At a crowded tradeshow, appearances matter. Successful booths are compelling at a distance and up close. The first step is to create a display that reflects your brand and grabs attention from afar. Bright colours, lighted signs, oversized letters, or unexpected elements can all help you achieve this purpose. As a customer approaches, a hook helps you bring them in closer. A gaming company might install an interactive dance floor game, while a lean manufacturing consultant could use a working robotic assembly line. On the other hand, you could go for simplicity. Clean lines and solid colours can keep the focus on your products and provide a welcome respite for overstimulated attendees.

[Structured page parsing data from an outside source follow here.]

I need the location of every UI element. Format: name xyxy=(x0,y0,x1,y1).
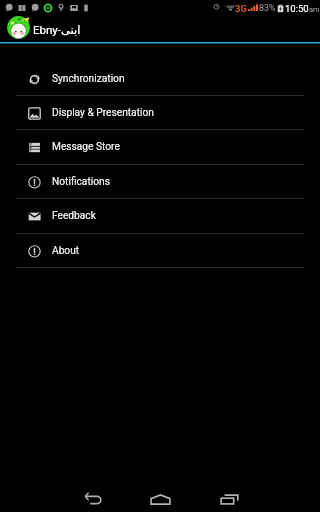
staticText: Display & Presentation xyxy=(52,107,154,119)
button[interactable]: Display & Presentation xyxy=(0,96,320,130)
staticText: Synchronization xyxy=(52,73,125,85)
button[interactable]: Synchronization xyxy=(0,62,320,96)
staticText: Message Store xyxy=(52,141,120,153)
button[interactable]: Feedback xyxy=(0,199,320,233)
staticText: Ebny-ابنى xyxy=(33,23,81,36)
staticText: Feedback xyxy=(52,210,96,222)
button[interactable]: Back xyxy=(59,478,127,512)
staticText: am xyxy=(309,5,320,14)
staticText: About xyxy=(52,245,80,257)
staticText: 83% xyxy=(259,3,276,14)
button[interactable]: About xyxy=(0,234,320,268)
button[interactable]: Notifications xyxy=(0,165,320,199)
staticText: 3G xyxy=(235,3,247,14)
button[interactable]: Ebny-ابنى xyxy=(0,16,320,42)
staticText: Notifications xyxy=(52,176,110,188)
staticText: 10:50 xyxy=(285,3,309,14)
button[interactable]: Recent apps xyxy=(195,478,263,512)
button[interactable]: Message Store xyxy=(0,130,320,164)
button[interactable]: Home xyxy=(126,478,194,512)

The right staffing decisions can take a trade show booth from good to great. An adequate number of employees ensures that expo visitors don’t have to wait long to learn more about your company. Consider your booth size; ideally, each person should have ample space to meet with potential customers. When selecting the staff members who will represent your company at the trade show, consider both personality and expertise. Employees who are engaging and knowledgeable can create a welcoming atmosphere and answer questions without hesitation.
The elevator pitch is one of the most important aspects of a trade show. In 30 to 60 seconds, your pitch must communicate what your company does and why it matters. Simple, concise language can cut through the distractions and stimuli at a busy event. For example: “We design custom solar panels for homeowners. Each system is engineered to maximize sun exposure, so most of our systems pay for themselves in one year.”To ensure consistent messaging, meet with your trade show staffers in advance to craft a compelling speech that’s targeted toward the types of people who will be attending the trade show. Discuss ways to adapt it to different audiences, and practise each version out loud until it feels natural.
Collect Contact Information
Trade show attendees are often in the information-gathering stage, they’re planning a purchase or service contract, but they might not be ready to commit yet. Many exhibitors respond to these indecisive customers by applying a hard sell or moving on to a more receptive person. Your company can gain a competitive edge with a friendlier, middle-ground solution: engage in a discussion and collect contact information. This method demonstrates enthusiasm without pressure, putting the customer at ease and clearing a path for future interactions. It also helps you build a high-value mailing list of people that have demonstrated interest and need. The true payoff of trade show participation often happens long after the doors close often, as a direct result of these initial contacts. An professional trade show can be a valuable resource for your small business. With strategic planning and audience-focused preparation, you can make the most of your investment.